The no-confidence vote against Macedonian Prime Minister Zoran Zaev failed yesterday after an MP went ‘missing’ and only half of the parliamentarians turned up.

Parliament was due to vote on the future of Zaev, who had previously announced his resignation, and then rescinded it the day before the vote was scheduled to take place. His pledged resignation occurred after his party lost local elections to the opposition VMRO-DPMNE who swiftly called for a snap election.

The key to the vote’s failure was the ‘disappearance’ of Besa party MP Kastriot Rexhepi. Having previously said he would attend and support Zaev before the scheduled hearing; he said he had changed his mind and would not participate.

The leader of the Besa party, Bilal Kasami, then reported him as missing to the police after he could not be found in either of his homes. Rexhepi then published a video message, stating, “I am fine, safe, and on the right side.”
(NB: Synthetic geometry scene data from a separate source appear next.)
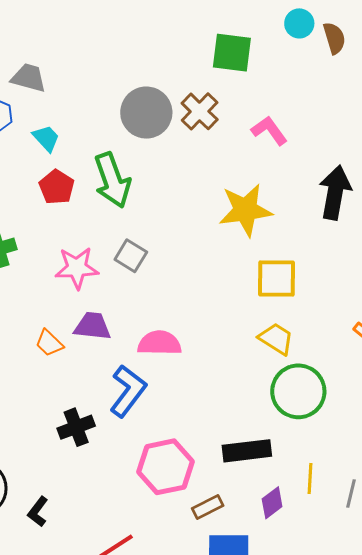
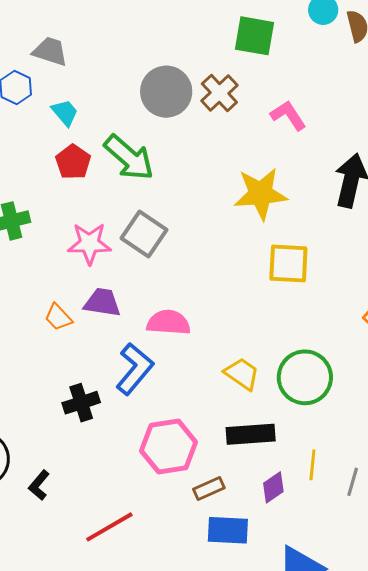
green arrow: (112, 180) -> (129, 158), turned -32
gray square: (131, 256) -> (144, 234), size x1.4
yellow trapezoid: (276, 339) -> (242, 374), moved

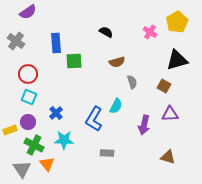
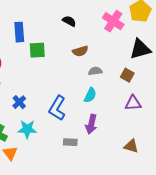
pink cross: (150, 32) -> (113, 21), size x1.5
gray semicircle: (132, 82) -> (95, 71), turned -80
cyan semicircle: (116, 106) -> (90, 95), moved
purple arrow: (144, 125) -> (91, 124), moved

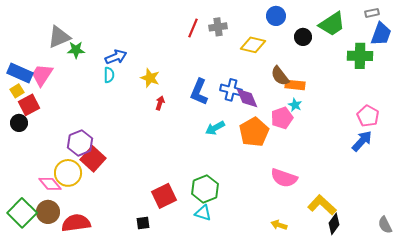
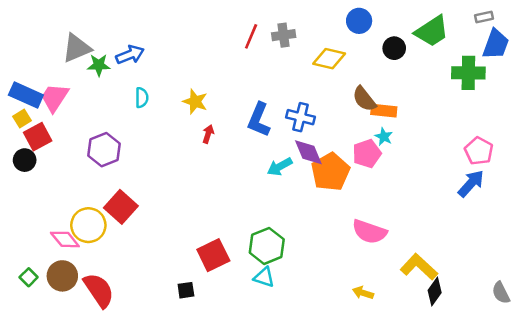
blue arrow: (116, 57) -> (130, 55), moved
purple diamond: (247, 98) -> (308, 152), moved
purple hexagon: (80, 143) -> (104, 150), moved
green square: (22, 213) -> (29, 277), size x0.5
red semicircle: (76, 223) -> (99, 290), turned 64

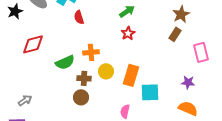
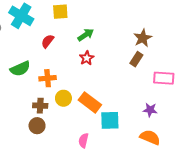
red semicircle: (79, 17) -> (48, 41), moved, turned 56
pink rectangle: (201, 52) -> (164, 78), turned -72
green semicircle: (65, 62) -> (20, 69), moved
orange rectangle: (131, 75) -> (90, 102), turned -70

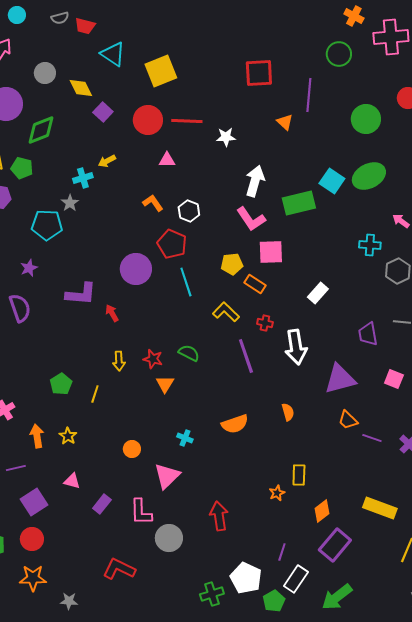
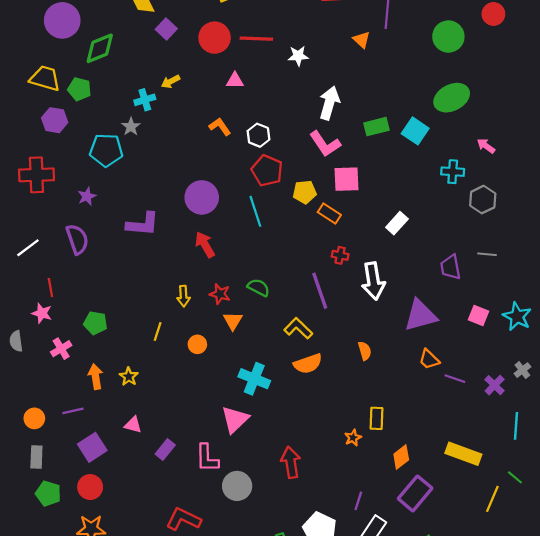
cyan square: (332, 181) -> (415, 131), moved
green rectangle: (299, 203) -> (377, 127), size x0.7
red pentagon: (172, 244) -> (267, 171), moved
yellow L-shape: (226, 312) -> (298, 328), moved
red arrow: (112, 313) -> (205, 245), moved, size x1.4
green pentagon: (61, 384) -> (95, 323), moved, turned -30
cyan cross: (185, 438) -> (254, 379), size x1.8
orange circle: (132, 449) -> (197, 344), moved

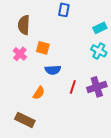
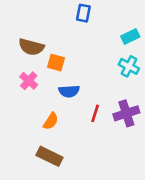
brown semicircle: (24, 25) -> (31, 47), moved, turned -78
pink cross: (20, 54) -> (29, 81), moved
brown rectangle: (25, 120) -> (50, 156), moved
Hristijan Mickoski, leader of VMRO-DPNE, defined the situation as a “shame on our democracy. If the Government thinks that this outcome is a political triumph for them, they are very much mistaken.”

This is the latest upheaval in North Macedonia’s tumultuous political environment. Currently, the opposition will control the country at a municipal level. Another possible stressor on the already precarious situation is the upcoming Bulgarian elections scheduled for this weekend.
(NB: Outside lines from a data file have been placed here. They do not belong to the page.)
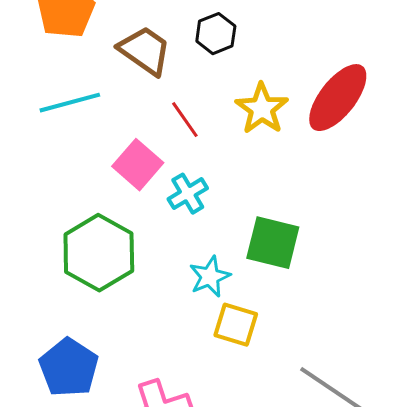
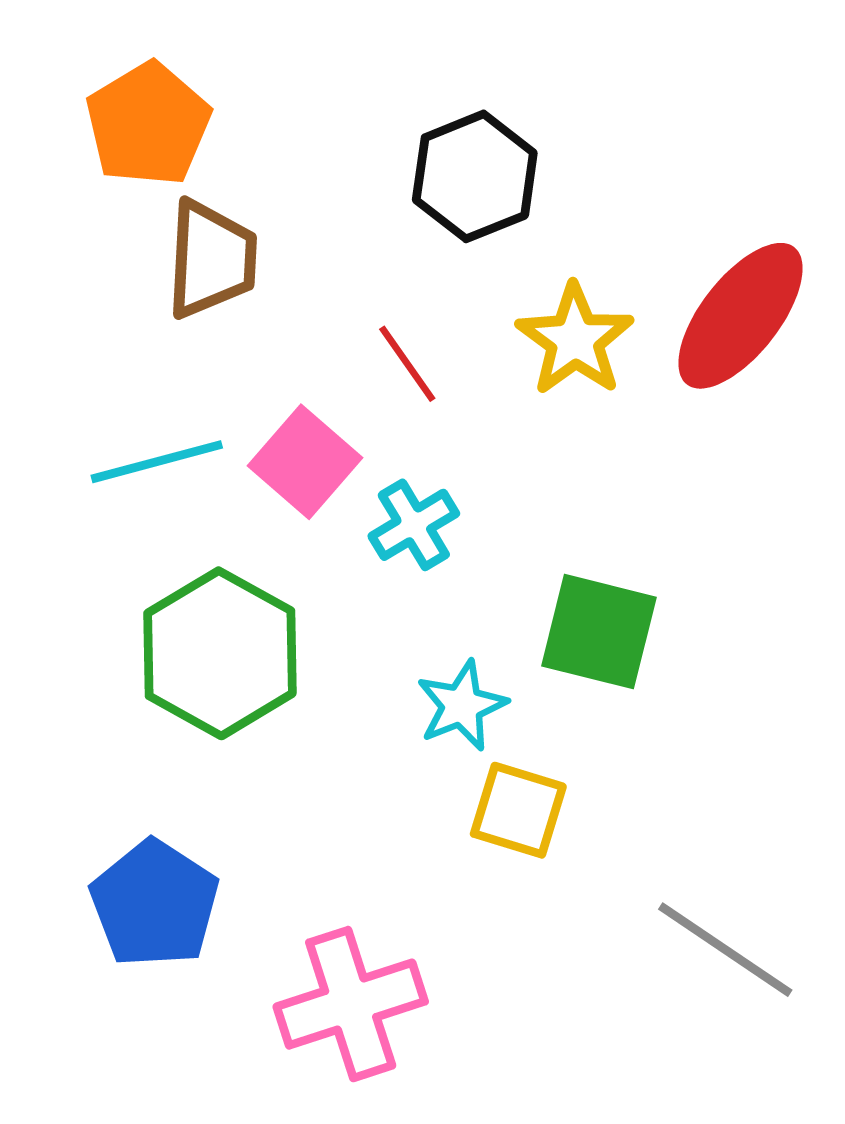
black hexagon: (216, 34) -> (475, 176), size x1.4
brown trapezoid: (145, 51) -> (211, 259), moved, turned 58
cyan line: (70, 103) -> (157, 462), moved

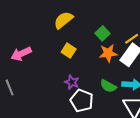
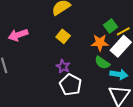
green square: (103, 33) -> (110, 26), moved
green semicircle: (108, 86) -> (102, 63), moved

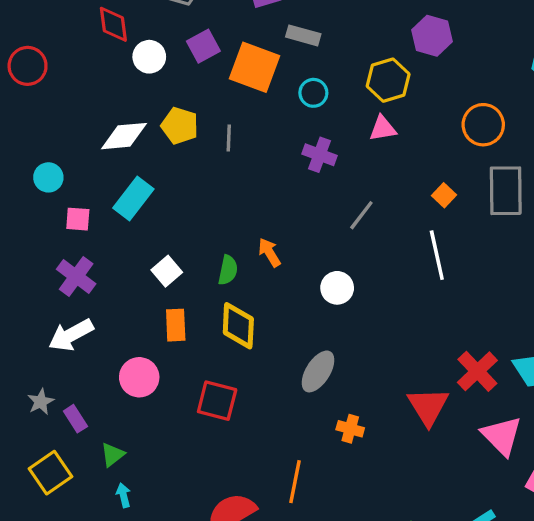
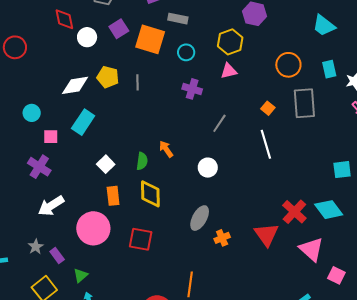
purple cross: (76, 276) -> (39, 167), moved
pink circle: (139, 377) -> (93, 228), size x1.4
orange cross: (350, 429) -> (222, 238), moved, turned -35

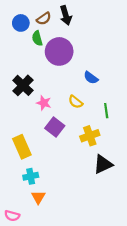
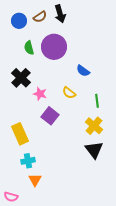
green semicircle: (37, 38) -> (29, 48), moved
yellow cross: (90, 136) -> (94, 126), moved, turned -30
black triangle: (103, 164) -> (94, 150), turned -42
Earlier this week, Dutch Prime Minister Mark Rutte visited the region and said that the outcome of Bulgaria’s elections would impact Albania and North Macedonia’s EU accession path.

“In order for Albania to hold its First Intergovernmental Conference, it is essential that the issues between Bulgaria and Northern Macedonia be resolved. I hope this happens. You have done a lot. To be fair, [Albania] has made the right amount of progress,” Rutte said.

In June 2021, the General Affairs Council of the EU disagreed on starting accession talks with the two countries. Requiring a unanimous decision by the foreign ministers of all 27 states, the veto by Bulgaria made it impossible. Bulgarian President Rumen Radev has set three conditions that North Macedonia must fulfil before they lift the veto.

In a comment to Exit’s partner EURACTIV, political analyst Georgi Kiryakov said the chances of forming a stable government in Sofia are minimal. If this proves to be the case, it will not give the green light for Skopje, leaving Zaev, a pro-European leader, in a difficult position.